1.3Adverse events were recorded in 105 patients, as shown in Table.3.
All patients enrolled in the present study achieved complete >4 cycles of full-dose chemotherapy. The main side effects were bone marrow suppression and gastrointestinal reaction. There were only 6 (5.7%) cases with severe nausea/vomiting, 5 (4.8%) cases with severe granulocytopenia, 3 (2.9%) cases with leukocyte, platelet, and hemoglobin III degree decrease, 2 (1.9%) cases with III degrees erythema/pruritus and alopecia, and 1 (0.9%) cases with creatinine III degrees increase, which were all relieved after symptomatic treatment. No serious heart, brain, lung, and other organ toxicity and allergic reactions, no treatment-related deaths.

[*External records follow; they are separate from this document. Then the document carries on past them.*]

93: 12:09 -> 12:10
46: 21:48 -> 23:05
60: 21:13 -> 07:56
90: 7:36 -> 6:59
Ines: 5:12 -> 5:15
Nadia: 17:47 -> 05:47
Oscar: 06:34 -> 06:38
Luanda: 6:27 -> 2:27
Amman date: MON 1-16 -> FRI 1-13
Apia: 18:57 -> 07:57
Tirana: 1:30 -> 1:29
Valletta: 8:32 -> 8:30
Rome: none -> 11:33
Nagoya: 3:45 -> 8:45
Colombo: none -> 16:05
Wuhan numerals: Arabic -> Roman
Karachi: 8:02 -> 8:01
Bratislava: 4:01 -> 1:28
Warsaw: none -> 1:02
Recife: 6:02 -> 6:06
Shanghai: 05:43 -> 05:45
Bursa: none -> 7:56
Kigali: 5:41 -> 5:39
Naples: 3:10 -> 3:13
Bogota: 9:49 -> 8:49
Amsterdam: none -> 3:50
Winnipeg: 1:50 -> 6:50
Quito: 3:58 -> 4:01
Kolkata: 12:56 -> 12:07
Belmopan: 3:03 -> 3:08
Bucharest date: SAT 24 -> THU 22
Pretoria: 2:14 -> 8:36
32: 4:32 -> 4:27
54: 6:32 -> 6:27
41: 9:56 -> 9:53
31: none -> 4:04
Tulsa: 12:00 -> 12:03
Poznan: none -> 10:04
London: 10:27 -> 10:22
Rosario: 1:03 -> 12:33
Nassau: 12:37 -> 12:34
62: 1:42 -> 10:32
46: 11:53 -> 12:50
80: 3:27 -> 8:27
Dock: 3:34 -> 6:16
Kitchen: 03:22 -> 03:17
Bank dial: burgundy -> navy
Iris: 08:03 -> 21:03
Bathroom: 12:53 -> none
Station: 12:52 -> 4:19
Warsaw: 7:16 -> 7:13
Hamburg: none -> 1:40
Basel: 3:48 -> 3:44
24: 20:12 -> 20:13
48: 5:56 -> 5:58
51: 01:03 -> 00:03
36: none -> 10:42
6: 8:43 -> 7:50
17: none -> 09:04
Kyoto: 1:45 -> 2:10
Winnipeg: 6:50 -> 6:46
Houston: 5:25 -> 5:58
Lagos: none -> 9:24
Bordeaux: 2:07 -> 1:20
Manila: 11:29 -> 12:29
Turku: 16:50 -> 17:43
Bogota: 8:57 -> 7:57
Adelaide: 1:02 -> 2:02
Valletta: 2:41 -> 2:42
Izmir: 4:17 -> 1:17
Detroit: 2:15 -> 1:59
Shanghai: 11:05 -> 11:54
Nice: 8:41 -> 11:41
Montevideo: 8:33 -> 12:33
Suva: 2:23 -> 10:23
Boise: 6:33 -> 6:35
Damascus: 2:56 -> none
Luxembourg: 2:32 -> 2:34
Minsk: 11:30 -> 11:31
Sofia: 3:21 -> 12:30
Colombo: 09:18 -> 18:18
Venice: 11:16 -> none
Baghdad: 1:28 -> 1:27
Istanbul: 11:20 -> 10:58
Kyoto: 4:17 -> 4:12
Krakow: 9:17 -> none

2.1Risk factors for IVQ in patients with UTUC who underwent RNU.
We conducted univariate and multivariate Cox regression analyses to clarify the risk factors for developing subsequent IVQ after RNU, with these listed in Table 4. Fascinatingly, all patients with bladder tumors underwent transurethral resection of the bladder mass during the RNU operation, and none of them underwent radical cystectomy. Based on the univariate analysis, ≥pT3, concomitant bladder tumor, tumor multifocality, and hydronephrosis were significantly associated with subsequent IVQ both in OS and CSS. Furthermore, multivariate analysis revealed concomitant bladder tumors to be independent risk factors for IVQ after RNU.
To see if adjuvant therapy can improve survival in UTUC patients with bladder cancer the Kaplan–Meier curves were employed. Depressingly, this study found that adjuvant chemotherapy with gemcitabine and platinum did not improve the survival rate of UTUC associated with bladder cancer within 90 days of surgery(Fig.3).